The reception to this regulatory action has been mixed. While organizations like the Renewable Fuels Association (RFA) took offense with the downward correction of the cellulosic biofuel mandate, seeing in it the potential to further hamper investment, others thought the EPA was optimistic to anticipate 25 million gallons of cellulosic biofuel supply. However, everyone agrees that the EPA didn’t really have a choice but to stay true to market realities.

In determining the applicable standards, it is required by law to conduct an in-depth evaluation of how much qualifying biofuel can be made available in the following year. If the projected available volume is less than the required volume specified in the statute, it must lower the required volume to match the projected amount. In short, the EPA must match its mandates to available production capacity.

Cellulosic biofuels were done in by the sluggish pace of commercialization of developers like Range Fuels, Gevo, Iogen, Enerkem, and others who have all frequently missed milestones for maturity and commercial penetration. If the latest projections are to be believed, this capacity picture is unlikely to alter significantly for the next three years to four years, in which time competing technologies could blaze critical inroads into the market and make the outlook for cellulosic biofuels even more bleak.

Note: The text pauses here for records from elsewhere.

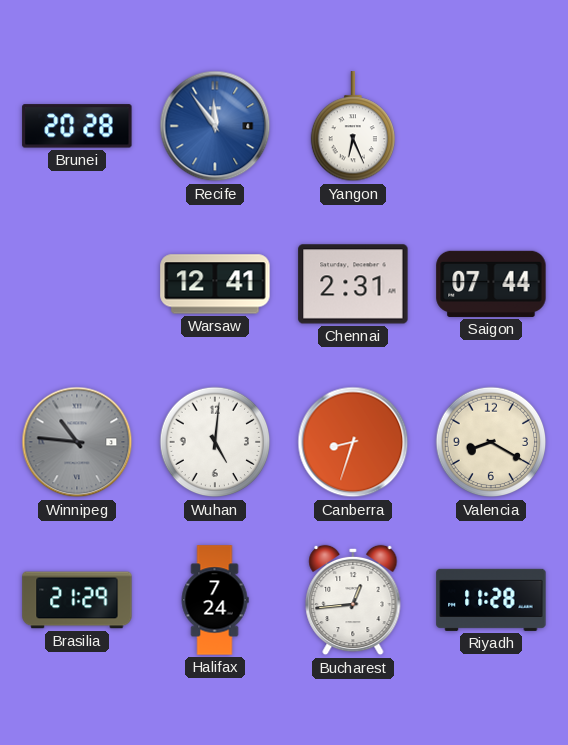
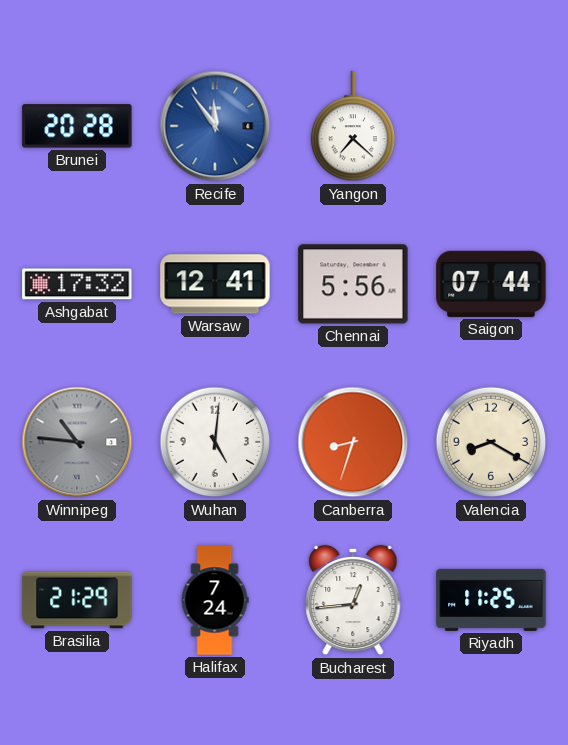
Yangon: 6:26 -> 7:22
Ashgabat: none -> 17:32
Chennai: 2:31 -> 5:56
Riyadh: 11:28 -> 11:25
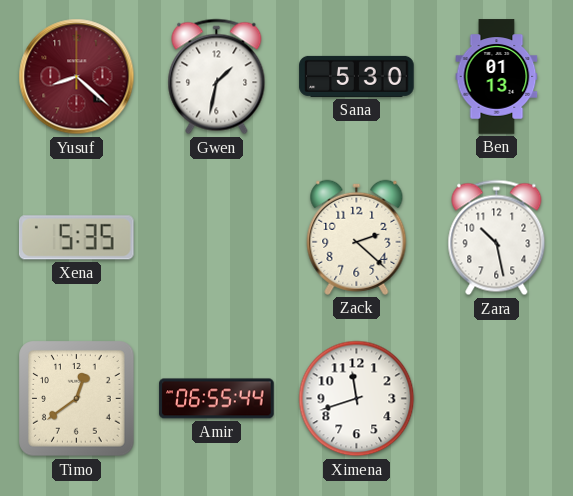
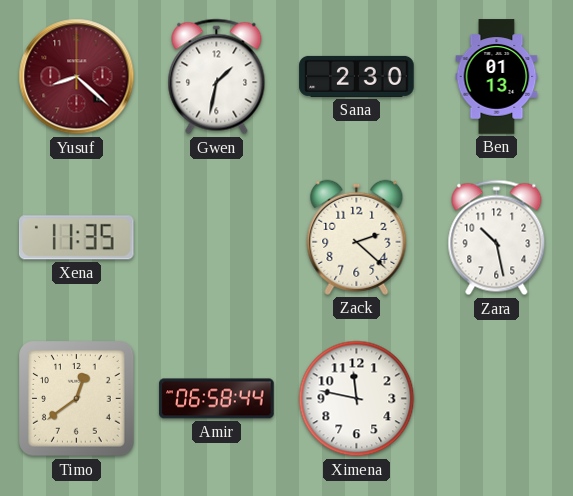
Sana: 5:30 -> 2:30
Xena: 5:35 -> 11:35
Amir: 06:55 -> 06:58
Ximena: 11:42 -> 11:47
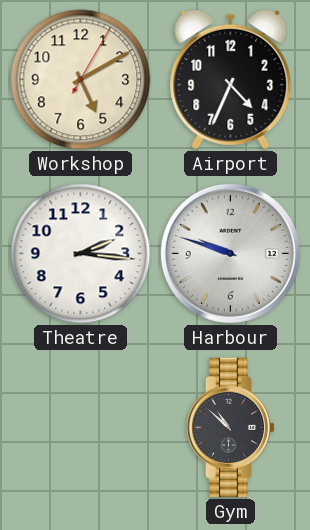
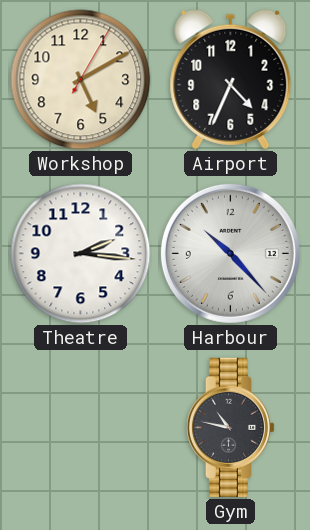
Harbour: 9:48 -> 10:23
Gym: 10:52 -> 10:47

This news should come as a definite cause for concern for investors in and champions of cellulosic biofuels, whose only respite might be new loan guarantee programs from the U.S. Departments of Energy and Agriculture that are specifically engineered for cellulosic biofuels.

Meanwhile, as cellulosic biofuels grapple with this sobering reality, there are positives in the overall story for advanced biofuels in general. The EPA believes the overall mandate of 1.35 billion gallons of advanced biofuels in 2011 is enforceable, and we certainly agree. What is bad news for cellulosic biofuels might be good news for developers of other types of technology options like biodiesel or renewable diesel. Clients active in this domain should engage companies like Amyris, Solazyme, or Benefuel.